In 1929, Ugaki was promoted to full general. Under Prime Minister Hamaguchi Osachi, he agreed to return as Army Minister in July 1929. However, the failure of Hamaguchi's economic policies after the start of the Great Depression and his push for demilitarization with the London Naval Treaty of 1930 enraged right-wing ultranationists. In 1931, although Ugaki refused to cooperate with them, he also failed to punish the insurgents responsible for the March Incident, an attempted coup-d'etat by young officers of the Sakurakai who sought to make him Prime Minister. Having lost the support of his fellow officers, Ugaki resigned from the military in April 1931 and once again accepted a posting as Governor-General of Korea.

During his second period in Korea, from June 1931 to August 1936, Ugaki made concentrated efforts to build up the industrial base in the Korean peninsula, especially in the areas of heavy industry and munitions, which he felt would be invaluable in an upcoming war with China, which he considered unavoidable in the near future. He also promoted a policy of reconciliation which was in stark contrast to the more repressive regimes before and after his administration.
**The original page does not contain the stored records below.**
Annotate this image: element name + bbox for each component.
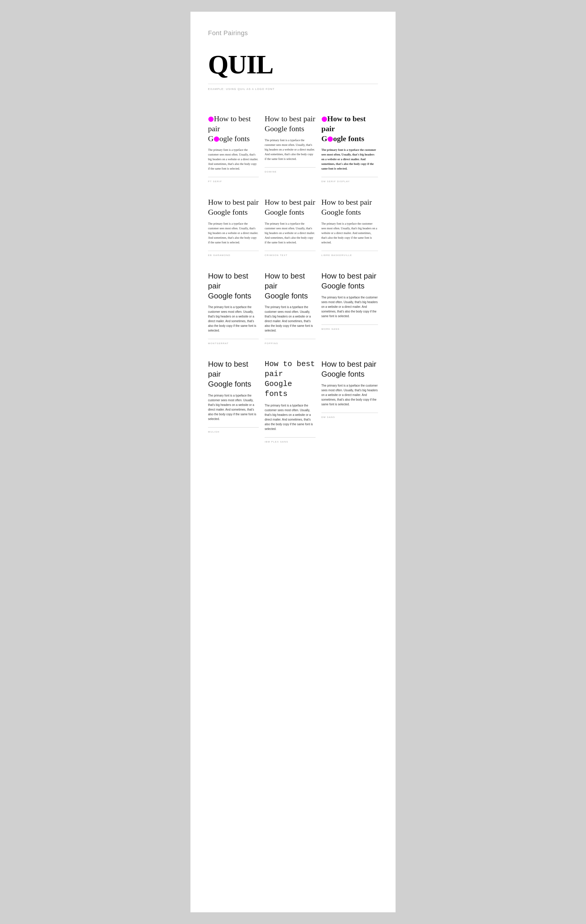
font-cell-eb-garamond: How to best pairGoogle fonts The primary… — [208, 189, 265, 262]
font-body-dm-sans: The primary font is a typeface the custo… — [321, 383, 378, 407]
font-name-montserrat: MONTSERRAT — [208, 342, 259, 345]
font-body-ibm-plex-sans: The primary font is a typeface the custo… — [265, 403, 315, 431]
font-name-domine: DOMINE — [265, 170, 315, 173]
page-container: Font Pairings QUIL EXAMPLE: USING QUIL A… — [190, 12, 396, 912]
font-name-mulish: MULISH — [208, 431, 259, 433]
font-divider-poppins — [265, 339, 315, 339]
font-cell-ibm-plex-sans: How to best pairGoogle fonts The primary… — [265, 351, 321, 449]
logo-section: QUIL EXAMPLE: USING QUIL AS A LOGO FONT — [208, 51, 378, 91]
logo-text: QUIL — [208, 51, 378, 78]
font-body-pt-serif: The primary font is a typeface the custo… — [208, 148, 259, 171]
font-name-libre-baskerville: LIBRE BASKERVILLE — [321, 254, 378, 257]
font-cell-poppins: How to best pairGoogle fonts The primary… — [265, 262, 321, 351]
annotation-dot-2 — [214, 137, 219, 142]
font-name-eb-garamond: EB GARAMOND — [208, 254, 259, 257]
annotation-dot-1 — [208, 117, 214, 122]
font-body-poppins: The primary font is a typeface the custo… — [265, 305, 315, 333]
font-name-poppins: POPPINS — [265, 342, 315, 345]
font-name-dm-sans: DM SANS — [321, 416, 378, 419]
font-divider-domine — [265, 167, 315, 168]
font-divider-libre-baskerville — [321, 251, 378, 251]
font-heading-libre-baskerville: How to best pairGoogle fonts — [321, 197, 378, 217]
font-divider-eb-garamond — [208, 251, 259, 251]
font-body-dm-serif: The primary font is a typeface the custo… — [321, 148, 378, 171]
font-body-montserrat: The primary font is a typeface the custo… — [208, 305, 259, 333]
font-divider-dm-sans — [321, 412, 378, 413]
font-body-libre-baskerville: The primary font is a typeface the custo… — [321, 221, 378, 245]
font-heading-crimson-text: How to best pairGoogle fonts — [265, 197, 315, 217]
font-cell-montserrat: How to best pairGoogle fonts The primary… — [208, 262, 265, 351]
font-body-domine: The primary font is a typeface the custo… — [265, 138, 315, 162]
font-body-work-sans: The primary font is a typeface the custo… — [321, 295, 378, 318]
font-divider-pt-serif — [208, 177, 259, 177]
font-divider-crimson-text — [265, 251, 315, 251]
font-heading-dm-serif: How to best pairGogle fonts — [321, 114, 378, 144]
font-name-work-sans: WORK SANS — [321, 328, 378, 330]
font-heading-domine: How to best pairGoogle fonts — [265, 114, 315, 134]
font-divider-dm-serif — [321, 177, 378, 177]
font-name-dm-serif: DM SERIF DISPLAY — [321, 180, 378, 183]
font-grid-row3: How to best pairGoogle fonts The primary… — [208, 262, 378, 351]
logo-caption: EXAMPLE: USING QUIL AS A LOGO FONT — [208, 87, 378, 91]
font-cell-pt-serif: How to best pairGogle fonts The primary … — [208, 105, 265, 189]
font-heading-work-sans: How to best pairGoogle fonts — [321, 271, 378, 291]
annotation-dot-3 — [322, 117, 327, 122]
font-heading-montserrat: How to best pairGoogle fonts — [208, 271, 259, 301]
logo-divider — [208, 84, 378, 84]
font-grid-row1: How to best pairGogle fonts The primary … — [208, 105, 378, 189]
font-grid-row4: How to best pairGoogle fonts The primary… — [208, 351, 378, 449]
font-grid-row2: How to best pairGoogle fonts The primary… — [208, 189, 378, 262]
font-body-crimson-text: The primary font is a typeface the custo… — [265, 221, 315, 245]
heading-wrapper-dm-serif: How to best pairGogle fonts — [321, 114, 378, 144]
font-cell-crimson-text: How to best pairGoogle fonts The primary… — [265, 189, 321, 262]
font-cell-mulish: How to best pairGoogle fonts The primary… — [208, 351, 265, 449]
font-cell-dm-sans: How to best pairGoogle fonts The primary… — [321, 351, 378, 449]
font-name-ibm-plex-sans: IBM PLEX SANS — [265, 441, 315, 443]
font-heading-poppins: How to best pairGoogle fonts — [265, 271, 315, 301]
font-heading-eb-garamond: How to best pairGoogle fonts — [208, 197, 259, 217]
heading-wrapper-pt-serif: How to best pairGogle fonts — [208, 114, 259, 144]
font-cell-dm-serif: How to best pairGogle fonts The primary … — [321, 105, 378, 189]
font-divider-montserrat — [208, 339, 259, 339]
font-name-pt-serif: PT SERIF — [208, 180, 259, 183]
font-cell-domine: How to best pairGoogle fonts The primary… — [265, 105, 321, 189]
font-body-mulish: The primary font is a typeface the custo… — [208, 393, 259, 421]
font-heading-pt-serif: How to best pairGogle fonts — [208, 114, 259, 144]
font-cell-work-sans: How to best pairGoogle fonts The primary… — [321, 262, 378, 351]
font-heading-mulish: How to best pairGoogle fonts — [208, 359, 259, 389]
font-heading-ibm-plex-sans: How to best pairGoogle fonts — [265, 359, 315, 399]
font-body-eb-garamond: The primary font is a typeface the custo… — [208, 221, 259, 245]
page-title: Font Pairings — [208, 29, 378, 37]
font-heading-dm-sans: How to best pairGoogle fonts — [321, 359, 378, 379]
font-name-crimson-text: CRIMSON TEXT — [265, 254, 315, 257]
annotation-dot-4 — [328, 137, 333, 142]
font-cell-libre-baskerville: How to best pairGoogle fonts The primary… — [321, 189, 378, 262]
===Almost Prime Minister===
Recalled to Japan after the fall of the Hirota Kōki administration, Ugaki was named Prime Minister in February 1937, but was unable to form a Cabinet due to strong opposition from his political enemies within the Army. Ugaki was highly regarded by Saionji Kinmochi and was perceived as having a moderate foreign policy and being opposed to the increasingly fascistic trends within the military. The situation in Japan had become highly unstable, with increasing international isolation following the withdrawal from the League of Nations, lack of economic recovery and increasing distrust of politicians due to constant corruption scandals, and terrorist attacks by elements of the Army itself. After the February 26 Incident in 1936, the Japanese military had obtained a restoration of the requirement that the Army and Navy Ministers must be selected only from active duty officers. Ugaki, although Prime Minister-designate (and a retired full general in his own right) remained a persona non grata with the Army leadership over his previous terms as Army Minister and over the March Incident, along with his alleged ties to the zaibatsu businesses over the Korean industrialization program, so they refused to provide him with the position of Army Minister. As a consequence, although officially appointed, Ugaki could never assume office. The post of prime minister then went to Senjūrō Hayashi, a general close to the Tōseiha faction.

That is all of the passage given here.